-------- EXERCISE MATERIAL --------
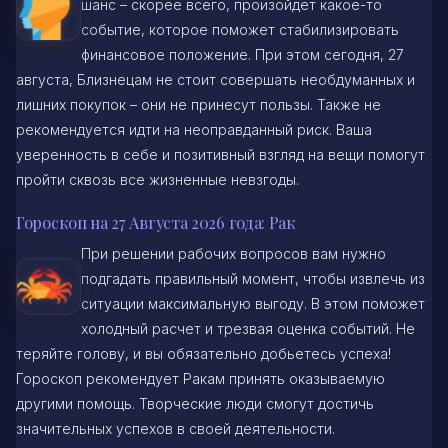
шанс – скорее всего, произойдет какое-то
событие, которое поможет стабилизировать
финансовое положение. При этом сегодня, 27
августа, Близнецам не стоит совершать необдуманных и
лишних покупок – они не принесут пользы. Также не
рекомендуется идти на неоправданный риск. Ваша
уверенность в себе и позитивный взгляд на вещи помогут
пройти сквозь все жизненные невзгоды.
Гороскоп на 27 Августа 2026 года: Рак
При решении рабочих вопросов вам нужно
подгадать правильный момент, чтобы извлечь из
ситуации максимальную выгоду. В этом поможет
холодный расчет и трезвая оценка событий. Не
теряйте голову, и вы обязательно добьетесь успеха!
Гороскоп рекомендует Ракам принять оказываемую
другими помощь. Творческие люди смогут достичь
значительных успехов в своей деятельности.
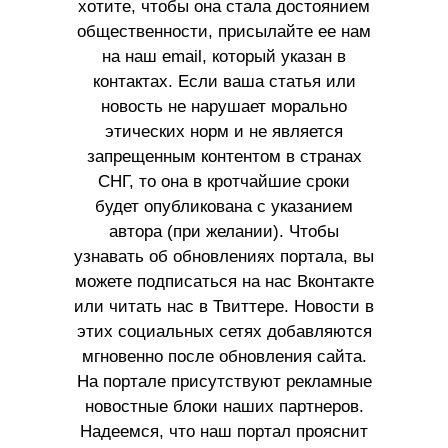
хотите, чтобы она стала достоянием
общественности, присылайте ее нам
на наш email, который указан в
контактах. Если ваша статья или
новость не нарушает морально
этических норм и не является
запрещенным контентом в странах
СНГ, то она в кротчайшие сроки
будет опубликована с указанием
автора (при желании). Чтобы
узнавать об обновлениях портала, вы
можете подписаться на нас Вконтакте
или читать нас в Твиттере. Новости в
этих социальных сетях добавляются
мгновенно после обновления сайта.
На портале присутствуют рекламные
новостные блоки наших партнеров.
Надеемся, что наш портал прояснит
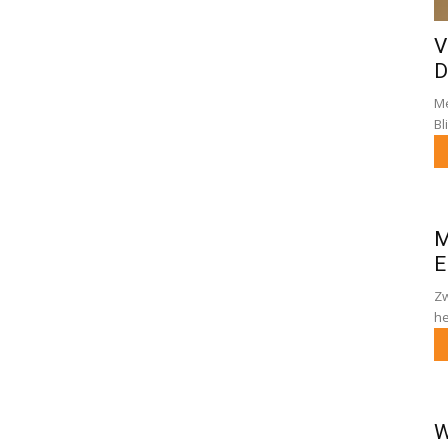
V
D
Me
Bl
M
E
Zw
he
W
--------
-------- EXERCISE MATERIAL --------
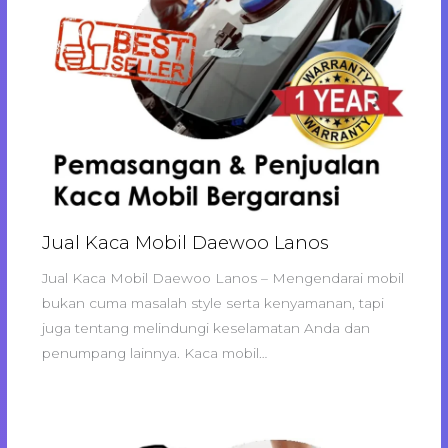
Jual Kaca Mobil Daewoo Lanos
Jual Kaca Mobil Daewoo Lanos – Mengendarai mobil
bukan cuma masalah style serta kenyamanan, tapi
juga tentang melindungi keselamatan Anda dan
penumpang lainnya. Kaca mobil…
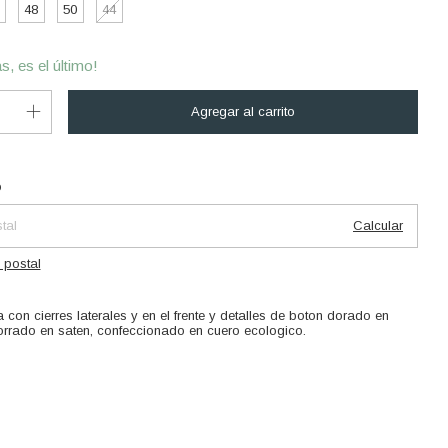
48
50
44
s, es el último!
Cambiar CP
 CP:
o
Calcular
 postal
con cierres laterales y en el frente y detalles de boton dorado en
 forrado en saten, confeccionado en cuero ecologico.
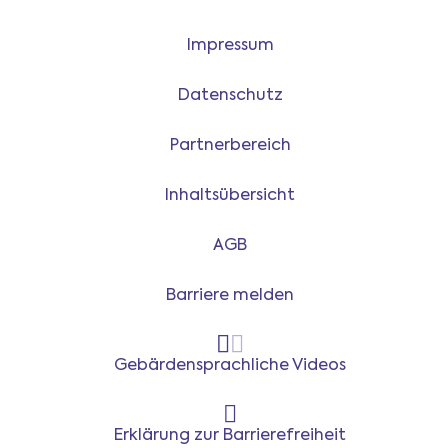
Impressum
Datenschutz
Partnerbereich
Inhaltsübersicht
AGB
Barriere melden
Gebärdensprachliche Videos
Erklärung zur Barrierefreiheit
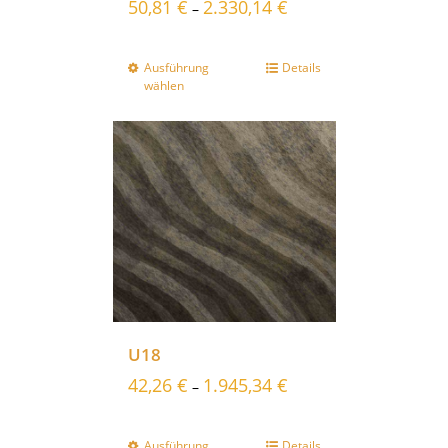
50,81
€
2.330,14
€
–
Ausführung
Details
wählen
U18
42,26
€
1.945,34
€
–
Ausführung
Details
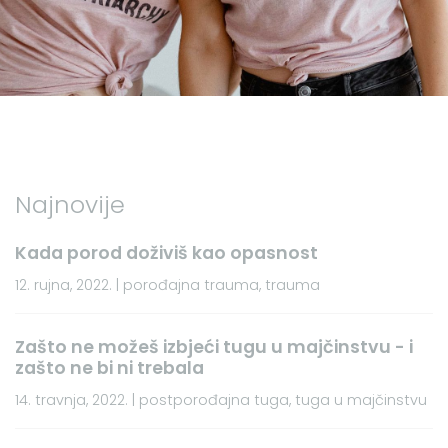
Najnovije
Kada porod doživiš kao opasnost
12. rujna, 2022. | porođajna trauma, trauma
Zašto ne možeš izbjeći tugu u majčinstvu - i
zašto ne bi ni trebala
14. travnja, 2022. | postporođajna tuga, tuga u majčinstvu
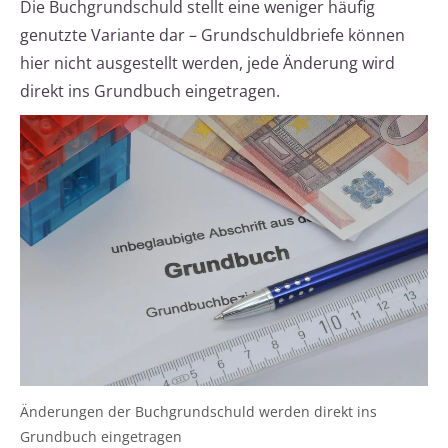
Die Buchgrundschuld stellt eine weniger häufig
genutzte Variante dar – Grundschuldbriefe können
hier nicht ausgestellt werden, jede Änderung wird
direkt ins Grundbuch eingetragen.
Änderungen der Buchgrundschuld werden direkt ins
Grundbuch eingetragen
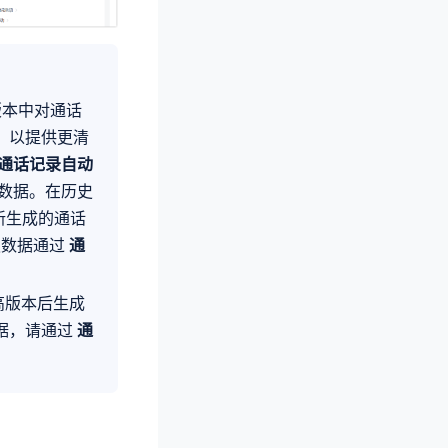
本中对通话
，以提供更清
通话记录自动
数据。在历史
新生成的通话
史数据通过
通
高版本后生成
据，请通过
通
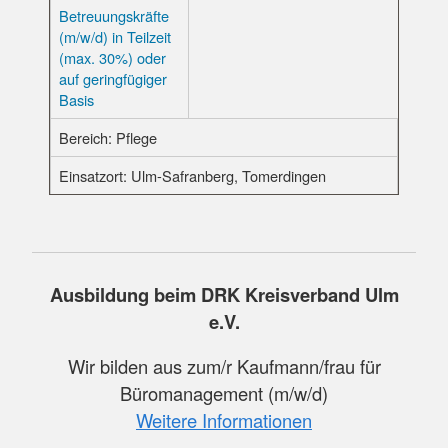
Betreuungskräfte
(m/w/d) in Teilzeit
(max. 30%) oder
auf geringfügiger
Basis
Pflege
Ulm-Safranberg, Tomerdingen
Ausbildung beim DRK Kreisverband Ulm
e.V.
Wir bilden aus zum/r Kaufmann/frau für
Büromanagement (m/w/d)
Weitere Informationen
--------
◆ **ABOUT THIS EXERCISE**
Which lines of the data hold the string "Гороскоп"? Return each of them.

◆ **RESPONSE**
Гороскоп на 27 Августа 2026 года: Рак
Гороскоп рекомендует Ракам принять оказываемую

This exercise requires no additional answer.